Publisher's Weekly Review
This well-written "post-9/11" thriller from Andrews (the pseudonym of New York City book editor Peter Gethers) starts off with two seemingly innocuous news items: an EPA announcement that places an Alaskan oil field "permanently off-limits to oil companies" and a Bloomberg report on oil prices. But then the novel explodes with a nightmarish event: a suicide bombing destroys a restaurant in one of Long Island's fashionable beach towns, killing (among others) East End Harbor sheriff Jimmy Leggett. Leggett's widow wants the new sheriff, Justin Westwood (the protagonist of 2003's Aphrodite), to find out who's behind her husband's murder. Soon another incident-a small plane crashes just after take-off-commands Westwood's immediate attention; the dead pilot has no ID and, bizarrely, leaves no fingerprints.
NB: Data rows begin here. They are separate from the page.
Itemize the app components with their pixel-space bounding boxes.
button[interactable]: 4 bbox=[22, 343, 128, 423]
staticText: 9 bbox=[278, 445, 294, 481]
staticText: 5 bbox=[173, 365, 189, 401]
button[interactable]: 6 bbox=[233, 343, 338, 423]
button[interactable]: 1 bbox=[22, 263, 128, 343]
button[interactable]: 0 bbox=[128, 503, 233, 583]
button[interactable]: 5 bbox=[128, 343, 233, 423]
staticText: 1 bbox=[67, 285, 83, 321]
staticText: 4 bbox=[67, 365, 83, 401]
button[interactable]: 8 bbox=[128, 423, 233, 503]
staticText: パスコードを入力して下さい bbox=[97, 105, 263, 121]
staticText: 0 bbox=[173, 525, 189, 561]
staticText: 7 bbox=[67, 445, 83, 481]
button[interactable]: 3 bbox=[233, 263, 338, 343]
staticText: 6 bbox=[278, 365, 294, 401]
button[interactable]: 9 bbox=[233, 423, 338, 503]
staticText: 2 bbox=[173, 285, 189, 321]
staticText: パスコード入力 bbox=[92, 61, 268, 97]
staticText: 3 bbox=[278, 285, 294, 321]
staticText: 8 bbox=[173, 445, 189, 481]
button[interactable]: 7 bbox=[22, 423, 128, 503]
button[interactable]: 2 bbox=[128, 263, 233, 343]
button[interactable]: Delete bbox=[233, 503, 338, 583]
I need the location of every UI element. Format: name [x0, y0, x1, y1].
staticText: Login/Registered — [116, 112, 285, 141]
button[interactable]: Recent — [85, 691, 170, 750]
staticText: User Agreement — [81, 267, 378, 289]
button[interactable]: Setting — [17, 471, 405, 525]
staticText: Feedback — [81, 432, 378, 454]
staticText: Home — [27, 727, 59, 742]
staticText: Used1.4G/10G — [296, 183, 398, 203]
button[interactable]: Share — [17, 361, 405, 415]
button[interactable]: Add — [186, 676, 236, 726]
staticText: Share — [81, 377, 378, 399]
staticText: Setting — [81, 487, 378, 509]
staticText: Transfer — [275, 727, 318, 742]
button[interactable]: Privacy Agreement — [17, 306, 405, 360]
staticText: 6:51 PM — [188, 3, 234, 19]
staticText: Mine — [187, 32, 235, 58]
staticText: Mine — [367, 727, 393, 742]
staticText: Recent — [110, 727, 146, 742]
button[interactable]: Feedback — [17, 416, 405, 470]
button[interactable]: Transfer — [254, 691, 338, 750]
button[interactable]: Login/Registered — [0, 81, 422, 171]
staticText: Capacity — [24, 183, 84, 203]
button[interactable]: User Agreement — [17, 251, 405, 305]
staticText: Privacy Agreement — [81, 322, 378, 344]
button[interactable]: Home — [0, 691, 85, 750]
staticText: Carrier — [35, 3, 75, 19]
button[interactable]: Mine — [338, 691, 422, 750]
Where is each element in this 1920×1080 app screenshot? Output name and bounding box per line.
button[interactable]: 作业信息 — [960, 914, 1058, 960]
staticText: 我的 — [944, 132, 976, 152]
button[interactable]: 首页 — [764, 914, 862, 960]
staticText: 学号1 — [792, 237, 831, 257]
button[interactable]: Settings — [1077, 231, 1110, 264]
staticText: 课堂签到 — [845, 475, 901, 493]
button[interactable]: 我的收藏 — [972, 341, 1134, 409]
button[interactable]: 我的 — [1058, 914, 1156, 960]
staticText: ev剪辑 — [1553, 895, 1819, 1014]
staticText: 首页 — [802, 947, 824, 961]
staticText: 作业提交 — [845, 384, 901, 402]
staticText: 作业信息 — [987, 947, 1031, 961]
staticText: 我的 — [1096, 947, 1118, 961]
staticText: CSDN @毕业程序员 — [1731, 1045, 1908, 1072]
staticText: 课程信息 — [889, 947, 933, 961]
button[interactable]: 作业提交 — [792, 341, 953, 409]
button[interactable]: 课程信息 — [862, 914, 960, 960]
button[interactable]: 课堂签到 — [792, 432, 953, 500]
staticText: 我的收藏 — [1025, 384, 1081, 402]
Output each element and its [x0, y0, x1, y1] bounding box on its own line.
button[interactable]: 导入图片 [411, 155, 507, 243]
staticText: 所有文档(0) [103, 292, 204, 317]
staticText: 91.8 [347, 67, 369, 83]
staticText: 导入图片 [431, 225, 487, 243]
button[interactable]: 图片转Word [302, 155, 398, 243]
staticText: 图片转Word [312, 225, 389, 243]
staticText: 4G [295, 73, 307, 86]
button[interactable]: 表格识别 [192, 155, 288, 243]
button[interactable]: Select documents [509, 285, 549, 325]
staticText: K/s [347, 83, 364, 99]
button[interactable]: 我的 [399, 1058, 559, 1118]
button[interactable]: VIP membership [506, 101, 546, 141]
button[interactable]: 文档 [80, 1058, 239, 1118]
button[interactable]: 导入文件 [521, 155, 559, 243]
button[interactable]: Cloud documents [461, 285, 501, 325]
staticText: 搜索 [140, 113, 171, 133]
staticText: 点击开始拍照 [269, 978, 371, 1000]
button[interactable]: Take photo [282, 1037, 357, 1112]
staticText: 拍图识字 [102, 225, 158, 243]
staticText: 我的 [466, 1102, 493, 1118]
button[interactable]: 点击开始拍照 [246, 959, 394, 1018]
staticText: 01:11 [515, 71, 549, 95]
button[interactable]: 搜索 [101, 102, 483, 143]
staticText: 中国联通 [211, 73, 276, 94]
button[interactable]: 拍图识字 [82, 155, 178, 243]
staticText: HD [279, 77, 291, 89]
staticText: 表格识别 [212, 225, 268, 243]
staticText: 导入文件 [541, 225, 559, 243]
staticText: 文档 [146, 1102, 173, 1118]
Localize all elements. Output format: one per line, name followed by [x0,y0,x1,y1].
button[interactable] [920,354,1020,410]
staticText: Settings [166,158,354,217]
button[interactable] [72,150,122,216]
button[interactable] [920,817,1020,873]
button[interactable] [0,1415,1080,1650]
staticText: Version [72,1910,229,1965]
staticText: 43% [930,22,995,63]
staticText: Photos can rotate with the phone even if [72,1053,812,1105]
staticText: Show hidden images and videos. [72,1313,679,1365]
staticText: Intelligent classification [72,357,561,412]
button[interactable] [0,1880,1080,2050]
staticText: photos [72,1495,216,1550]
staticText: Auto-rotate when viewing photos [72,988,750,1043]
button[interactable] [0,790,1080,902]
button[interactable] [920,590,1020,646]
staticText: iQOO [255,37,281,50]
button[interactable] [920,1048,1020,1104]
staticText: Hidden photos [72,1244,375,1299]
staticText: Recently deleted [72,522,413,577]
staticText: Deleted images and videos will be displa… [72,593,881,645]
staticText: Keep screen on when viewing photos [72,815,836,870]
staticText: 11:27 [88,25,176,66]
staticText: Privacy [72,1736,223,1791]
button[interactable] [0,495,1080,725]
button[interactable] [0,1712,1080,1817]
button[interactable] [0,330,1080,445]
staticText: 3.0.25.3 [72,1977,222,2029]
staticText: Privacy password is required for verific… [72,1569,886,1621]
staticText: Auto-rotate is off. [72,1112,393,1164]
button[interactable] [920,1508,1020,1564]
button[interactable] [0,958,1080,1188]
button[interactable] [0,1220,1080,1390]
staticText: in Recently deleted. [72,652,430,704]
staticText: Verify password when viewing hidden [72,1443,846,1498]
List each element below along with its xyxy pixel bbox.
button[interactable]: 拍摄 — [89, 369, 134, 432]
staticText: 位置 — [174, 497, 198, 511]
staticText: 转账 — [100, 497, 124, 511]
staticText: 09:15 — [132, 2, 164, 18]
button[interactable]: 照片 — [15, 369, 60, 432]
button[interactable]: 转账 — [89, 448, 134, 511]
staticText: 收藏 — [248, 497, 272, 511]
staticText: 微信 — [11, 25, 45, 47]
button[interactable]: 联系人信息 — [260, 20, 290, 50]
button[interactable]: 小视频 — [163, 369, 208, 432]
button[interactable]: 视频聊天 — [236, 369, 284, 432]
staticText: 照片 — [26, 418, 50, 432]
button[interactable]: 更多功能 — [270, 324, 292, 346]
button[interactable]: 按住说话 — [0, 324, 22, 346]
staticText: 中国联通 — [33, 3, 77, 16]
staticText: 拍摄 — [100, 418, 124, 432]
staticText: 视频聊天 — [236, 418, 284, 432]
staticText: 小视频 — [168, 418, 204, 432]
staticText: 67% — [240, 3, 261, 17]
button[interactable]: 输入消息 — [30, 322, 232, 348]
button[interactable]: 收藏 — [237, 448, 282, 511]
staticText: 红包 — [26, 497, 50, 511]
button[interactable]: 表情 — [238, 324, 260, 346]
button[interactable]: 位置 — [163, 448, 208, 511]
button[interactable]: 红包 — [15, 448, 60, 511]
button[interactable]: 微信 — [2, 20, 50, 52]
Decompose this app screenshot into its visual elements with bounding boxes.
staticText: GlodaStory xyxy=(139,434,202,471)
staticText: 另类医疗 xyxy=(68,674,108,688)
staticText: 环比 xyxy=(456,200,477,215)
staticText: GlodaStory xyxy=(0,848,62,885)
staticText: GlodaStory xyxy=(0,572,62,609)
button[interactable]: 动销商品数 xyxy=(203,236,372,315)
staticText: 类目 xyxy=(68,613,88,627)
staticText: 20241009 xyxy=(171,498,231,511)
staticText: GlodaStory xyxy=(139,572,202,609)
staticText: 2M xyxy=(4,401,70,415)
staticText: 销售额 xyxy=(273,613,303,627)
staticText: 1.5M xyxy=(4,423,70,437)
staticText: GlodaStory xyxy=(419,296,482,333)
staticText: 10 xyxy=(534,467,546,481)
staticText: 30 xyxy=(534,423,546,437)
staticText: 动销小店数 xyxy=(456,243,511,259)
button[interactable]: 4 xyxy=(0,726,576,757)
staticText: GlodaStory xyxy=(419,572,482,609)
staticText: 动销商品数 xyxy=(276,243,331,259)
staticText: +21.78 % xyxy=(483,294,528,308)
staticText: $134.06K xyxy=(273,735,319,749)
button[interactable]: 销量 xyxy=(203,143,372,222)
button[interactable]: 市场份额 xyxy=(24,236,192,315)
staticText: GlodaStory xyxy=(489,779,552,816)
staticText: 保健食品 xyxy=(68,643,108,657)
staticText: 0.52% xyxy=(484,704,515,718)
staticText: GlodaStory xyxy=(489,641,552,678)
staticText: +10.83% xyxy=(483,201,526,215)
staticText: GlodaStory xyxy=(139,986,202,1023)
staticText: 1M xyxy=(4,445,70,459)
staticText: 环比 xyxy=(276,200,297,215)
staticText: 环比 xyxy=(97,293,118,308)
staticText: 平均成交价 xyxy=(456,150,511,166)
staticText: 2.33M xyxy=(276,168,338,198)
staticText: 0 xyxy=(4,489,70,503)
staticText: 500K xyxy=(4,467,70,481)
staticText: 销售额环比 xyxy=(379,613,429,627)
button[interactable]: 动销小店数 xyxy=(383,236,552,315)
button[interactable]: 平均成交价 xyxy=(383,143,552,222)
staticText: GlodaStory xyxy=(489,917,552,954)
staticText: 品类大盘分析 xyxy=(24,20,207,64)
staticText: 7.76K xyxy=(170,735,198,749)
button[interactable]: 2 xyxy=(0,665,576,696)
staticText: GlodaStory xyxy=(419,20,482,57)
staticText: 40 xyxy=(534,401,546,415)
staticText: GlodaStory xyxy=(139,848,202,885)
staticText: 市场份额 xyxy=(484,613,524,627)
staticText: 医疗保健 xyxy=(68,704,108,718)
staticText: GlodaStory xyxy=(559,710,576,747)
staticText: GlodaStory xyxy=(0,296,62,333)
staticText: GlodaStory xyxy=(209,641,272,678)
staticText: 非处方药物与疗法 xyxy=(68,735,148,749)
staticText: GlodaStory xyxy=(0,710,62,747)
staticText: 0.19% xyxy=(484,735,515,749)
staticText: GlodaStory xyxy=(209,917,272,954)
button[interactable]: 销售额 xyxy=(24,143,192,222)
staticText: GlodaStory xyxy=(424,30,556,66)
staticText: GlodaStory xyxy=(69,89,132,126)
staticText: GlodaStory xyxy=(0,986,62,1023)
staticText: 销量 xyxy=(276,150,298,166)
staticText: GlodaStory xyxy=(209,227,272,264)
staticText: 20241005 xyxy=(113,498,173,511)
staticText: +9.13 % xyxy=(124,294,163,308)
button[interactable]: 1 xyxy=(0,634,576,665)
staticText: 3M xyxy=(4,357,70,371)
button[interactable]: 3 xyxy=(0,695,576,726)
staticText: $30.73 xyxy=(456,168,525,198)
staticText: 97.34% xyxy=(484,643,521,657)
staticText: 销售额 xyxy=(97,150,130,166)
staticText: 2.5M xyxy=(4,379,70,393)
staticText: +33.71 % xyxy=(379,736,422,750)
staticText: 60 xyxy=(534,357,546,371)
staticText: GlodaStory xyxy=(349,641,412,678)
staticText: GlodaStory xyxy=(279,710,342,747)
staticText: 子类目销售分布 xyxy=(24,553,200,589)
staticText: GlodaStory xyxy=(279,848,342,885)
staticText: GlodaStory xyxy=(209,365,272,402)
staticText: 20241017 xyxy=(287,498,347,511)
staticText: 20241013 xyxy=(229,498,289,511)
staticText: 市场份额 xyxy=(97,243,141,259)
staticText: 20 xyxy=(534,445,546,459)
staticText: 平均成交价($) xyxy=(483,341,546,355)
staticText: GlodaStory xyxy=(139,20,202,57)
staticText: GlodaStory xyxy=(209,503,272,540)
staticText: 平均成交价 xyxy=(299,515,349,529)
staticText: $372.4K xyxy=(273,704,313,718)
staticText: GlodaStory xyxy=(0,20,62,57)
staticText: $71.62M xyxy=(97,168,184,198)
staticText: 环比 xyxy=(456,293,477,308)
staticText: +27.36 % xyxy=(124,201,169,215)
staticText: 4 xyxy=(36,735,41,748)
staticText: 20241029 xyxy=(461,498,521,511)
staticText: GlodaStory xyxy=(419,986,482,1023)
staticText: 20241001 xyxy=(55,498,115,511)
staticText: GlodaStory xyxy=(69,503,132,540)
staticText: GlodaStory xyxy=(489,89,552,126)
Westwood's relentlessly dogged investigation pits him against some powerful characters indeed-Islamic terrorists or our own government?-and puts him in real danger: the book's best section vividly describes what it might be like to be interrogated at Guant namo Bay. While some readers may be put off by the broad caricature of the current administration and a conspiracy-laden plot that perhaps only Michael Moore and his acolytes could find credible, all will cheer the appealing Westwood as he pursues the truth. Agent, Esther Newberg. (Mar. 22) FYI: Gethers is also the author of The Cat Who Went to Paris and other works of nonfiction. (c) Copyright PWxyz, LLC. All rights reserved
Booklist Review
Justin Westwood, the small-town cop with a big-city past, returns in this imaginative thriller from the author of Gideon (1999), Icarus (2001), and Aphrodite (2003). When a suicide bomber blows himself up in a restaurant in the tony Hamptons, it appears that terrorists have targeted Long Island's rich and famous. Not too long after that, a small plane taking off from a Long Island airport crashes; transportation authorities call it an accident, but Westwood suspects murder. And, as he investigates, he finds something even scarier: the bombing and the plane crash may be related. Andrews (a pseudonym for author Peter Gethers) handles the sensitive subject matter skillfully, engaging our interest in a complex plot rather than simply exploiting our fear of terrorism. Westwood, who was introduced in Aphrodite, is a strong and enigmatic protagonist, well suited to the convoluted kinds of crimes that Andrews has him investigating. --David Pitt Copyright 2005 Booklist
Library Journal Review
A chic restaurant in the Hamptons, NY, is blown up by a suicide bomber. Shortly thereafter, a small plane crashes, killing the pilot. Justin Westwood, an East End Harbor police officer, is baffled when he finds an investigator from the FAA at the site only minutes after the crash. Then a second bombing, in Manhattan, kills the FAA investigator. Is this foreign terrorism or something else entirely? In the wake of a third bombing, Justin finds himself a prisoner at Guantanamo Bay, where he begins to put together the pieces of a high-level government cover-up. Read by Patrick G. Lawlor, this chilling story of corruption and deceit should leave the listener asking questions about real life. Recommended.--Joanna M. Burkhardt, Coll. of Continuing Education Lib., Univ. of Rhode Island, Providence (c) Copyright 2010. Library Journals LLC, a wholly owned subsidiary of Media Source, Inc. No redistribution permitted. All rights reserved.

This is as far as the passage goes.